Birahim Diop

Personal information
- Full name: Birahim Diop
- Date of birth: February 7, 1979 (age 47)
- Place of birth: Thiès, Senegal
- Height: 1.91 m (6 ft 3 in)
- Position(s): Midfielder; forward;

Senior career*
- Years: Team / Apps / (Gls)
- 1999–2000: US Rail / 25 / (15)
- 2000–2001: ASC Jeanne d'Arc /  / (12)
- 2001–2002: MetroStars / 4 / (0)
- 2003–2005: Deportivo Pereira / 4 / (0)
- 2006–2008: CS Tiligul-Tiras Tiraspol / 20 / (3)
- 2010–2012: Sporting Kansas City / 32 / (5)

= Birahim Diop =

Senegalese footballer

Birahim Diop (born February 7, 1979, in Thiès) is a Senegalese footballer.

==Club career==
Diop began his career in Senegal with US Rail de Thiès. In one year at the club he appeared in 25 matches scoring 15 goals. He then moved to ASC Jeanne d'Arc and scored 12 goals and added 7 assists in his one year at the club. In 2001 Diop moved to the United States and joined the MetroStars reserve squad, after impressing coach Octavio Zambrano he moved up to the senior squad appearing in 4 league matches in 2002. Following his stay in New York, Diop would join Colombian side Deportivo Pereira, before being re-united once again with coach Zambrano at CS Tiligul-Tiras Tiraspol in Moldova. In his first season with CS Tiligul-Tiras Tiraspol Diop appeared in 15 league matches and scored 3 goals playing as a holding midfielder. In 2008 Diop returned to the United States and played for FDR United in New York City's amateur leagues, scoring 19 goals in 25 matches.
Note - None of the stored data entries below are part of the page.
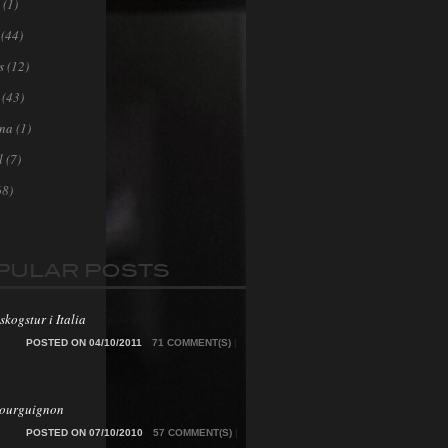
(1)
(44)
s
(12)
(43)
ona
(1)
l
(7)
68)
PULAR POSTS
skogstur i Italia
POSTED ON 04/10/2011
71 COMMENT(S)
|
Bourguignon
POSTED ON 07/10/2010
57 COMMENT(S)
|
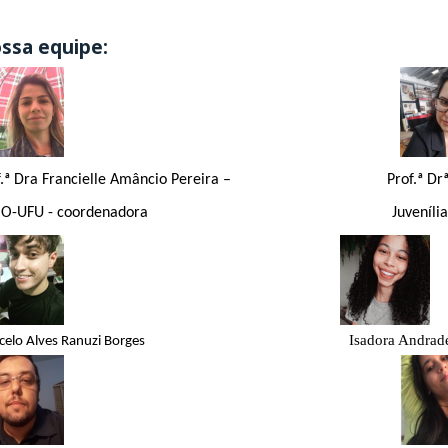
ssa equipe:
f.ª Dra Francielle Amâncio Pereira – Prof.ª Drª Mariste
BIO-UFU - coordenadora Juvenília Ferreira do
Isadora Andrade
arcelo Alves Ranuzi Borges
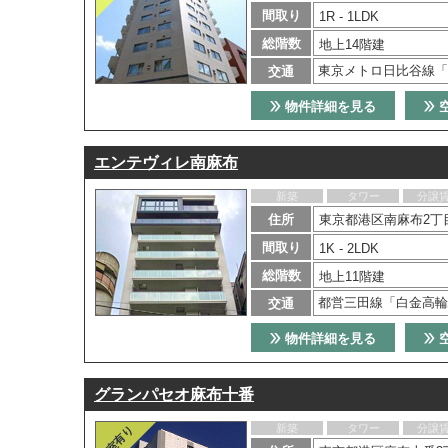
間取り
1R - 1LDK
総階数
地上14階建
東京メトロ日比谷線「
交通
物件詳細を見る
エンテヴィレ南麻布
新築
タワー
分譲
住所
東京都港区南麻布2丁目
間取り
1K - 2LDK
総階数
地上11階建
都営三田線「白金高輪
交通
物件詳細を見る
グランパセオ麻布十番
新築
タワー
分譲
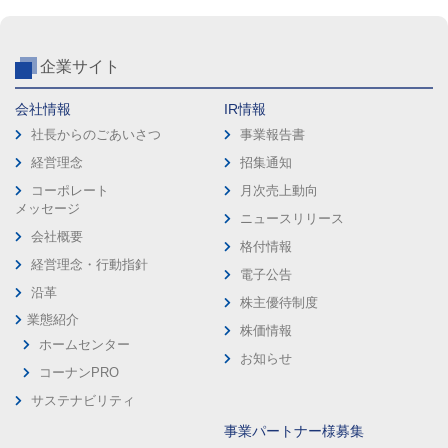
企業サイト
会社情報
IR情報
社長からのごあいさつ
事業報告書
経営理念
招集通知
コーポレート
月次売上動向
メッセージ
ニュースリリース
会社概要
格付情報
経営理念・行動指針
電子公告
沿革
株主優待制度
業態紹介
株価情報
ホームセンター
お知らせ
コーナンPRO
サステナビリティ
事業パートナー様募集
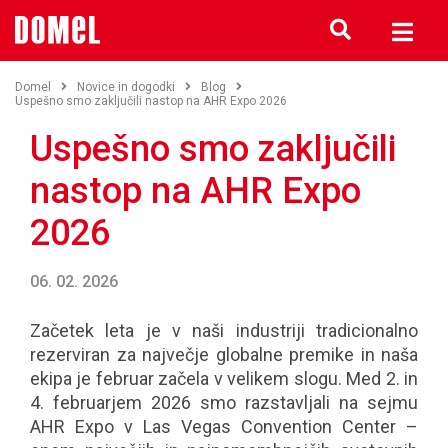
Domel
Novice in dogodki
Blog
Uspešno smo zaključili nastop na AHR Expo 2026
Uspešno smo zaključili
nastop na AHR Expo
2026
06. 02. 2026
Začetek leta je v naši industriji tradicionalno
rezerviran za največje globalne premike in naša
ekipa je februar začela v velikem slogu. Med 2. in
4. februarjem 2026 smo razstavljali na sejmu
AHR Expo v Las Vegas Convention Center –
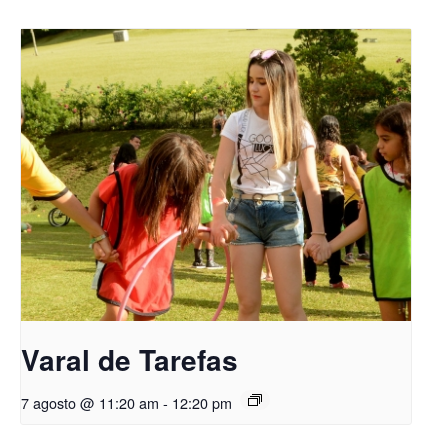
Varal de Tarefas
7 agosto @ 11:20 am
-
12:20 pm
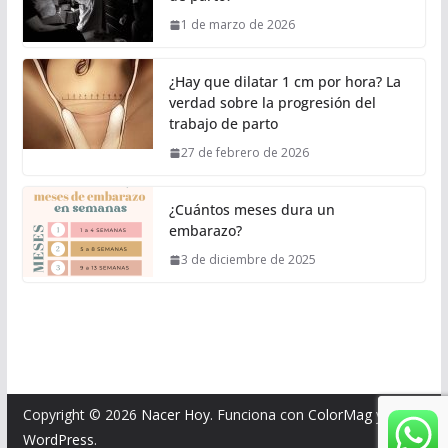
1 de marzo de 2026
¿Hay que dilatar 1 cm por hora? La
verdad sobre la progresión del
trabajo de parto
27 de febrero de 2026
¿Cuántos meses dura un
embarazo?
3 de diciembre de 2025
Copyright © 2026
Nacer Hoy
. Funciona con
ColorMag
y
WordPress
.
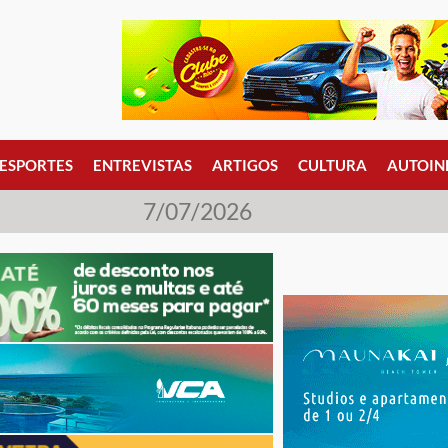
ESPORTES
ENTREVISTAS
ARTIGOS
CULTURA
AUTOIN
7/07/2026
On March 17, 2010, Kansas City Wizards officially announced the signing of Diop, as an addition to their midfield. Diop was reunited with coach Octavio Zambrano, an assistant for Kansas City who was instrumental in bringing Diop back to Major League Soccer. Diop scored his first two MLS goals on August 21, 2010, in a 4–1 victory over New England Revolution. Diop then recorded the first hat trick of his career on October 23, 2010, in a 4–1 victory over San Jose Earthquakes. Diop enjoyed his best year in Major League soccer in 2010 with Kansas City Wizards appearing in 14 league matches and scoring 5 goals.

Diop was waived by Kansas City on March 26, 2012.

==Personal==
Diop has a U.S. green card, granting him permanent residence in the United States and qualifying him as a domestic player for MLS roster purposes.